__What needs to be done__: For this exercise, print all of the entries exactly as given.

--------------------------------------------------

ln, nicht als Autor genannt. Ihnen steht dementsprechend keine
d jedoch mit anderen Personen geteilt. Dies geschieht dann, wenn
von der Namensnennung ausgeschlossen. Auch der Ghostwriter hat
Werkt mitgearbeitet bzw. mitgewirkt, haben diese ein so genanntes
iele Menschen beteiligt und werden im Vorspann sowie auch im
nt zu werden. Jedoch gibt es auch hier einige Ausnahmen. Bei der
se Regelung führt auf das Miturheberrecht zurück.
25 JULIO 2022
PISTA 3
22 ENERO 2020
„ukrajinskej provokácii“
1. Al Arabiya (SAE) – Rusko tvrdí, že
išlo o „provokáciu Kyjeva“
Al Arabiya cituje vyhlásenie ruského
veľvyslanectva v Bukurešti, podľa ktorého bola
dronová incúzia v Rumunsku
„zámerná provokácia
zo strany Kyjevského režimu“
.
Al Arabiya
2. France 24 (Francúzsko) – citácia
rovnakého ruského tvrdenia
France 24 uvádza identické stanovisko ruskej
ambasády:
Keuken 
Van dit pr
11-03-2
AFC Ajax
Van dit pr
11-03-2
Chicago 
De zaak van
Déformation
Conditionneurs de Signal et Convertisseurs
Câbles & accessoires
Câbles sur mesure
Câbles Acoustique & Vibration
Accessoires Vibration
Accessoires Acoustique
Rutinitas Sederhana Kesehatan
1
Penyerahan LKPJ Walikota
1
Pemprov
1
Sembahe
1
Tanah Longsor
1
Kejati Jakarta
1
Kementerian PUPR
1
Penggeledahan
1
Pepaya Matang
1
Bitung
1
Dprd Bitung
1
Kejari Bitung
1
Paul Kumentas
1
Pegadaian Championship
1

--------------------------------------------------

__Response area__:
ln, nicht als Autor genannt. Ihnen steht dementsprechend keine
d jedoch mit anderen Personen geteilt. Dies geschieht dann, wenn
von der Namensnennung ausgeschlossen. Auch der Ghostwriter hat
Werkt mitgearbeitet bzw. mitgewirkt, haben diese ein so genanntes
iele Menschen beteiligt und werden im Vorspann sowie auch im
nt zu werden. Jedoch gibt es auch hier einige Ausnahmen. Bei der
se Regelung führt auf das Miturheberrecht zurück.
25 JULIO 2022
PISTA 3
22 ENERO 2020
„ukrajinskej provokácii“
1. Al Arabiya (SAE) – Rusko tvrdí, že
išlo o „provokáciu Kyjeva“
Al Arabiya cituje vyhlásenie ruského
veľvyslanectva v Bukurešti, podľa ktorého bola
dronová incúzia v Rumunsku
„zámerná provokácia
zo strany Kyjevského režimu“
.
Al Arabiya
2. France 24 (Francúzsko) – citácia
rovnakého ruského tvrdenia
France 24 uvádza identické stanovisko ruskej
ambasády:
Keuken 
Van dit pr
11-03-2
AFC Ajax
Van dit pr
11-03-2
Chicago 
De zaak van
Déformation
Conditionneurs de Signal et Convertisseurs
Câbles & accessoires
Câbles sur mesure
Câbles Acoustique & Vibration
Accessoires Vibration
Accessoires Acoustique
Rutinitas Sederhana Kesehatan
1
Penyerahan LKPJ Walikota
1
Pemprov
1
Sembahe
1
Tanah Longsor
1
Kejati Jakarta
1
Kementerian PUPR
1
Penggeledahan
1
Pepaya Matang
1
Bitung
1
Dprd Bitung
1
Kejari Bitung
1
Paul Kumentas
1
Pegadaian Championship
1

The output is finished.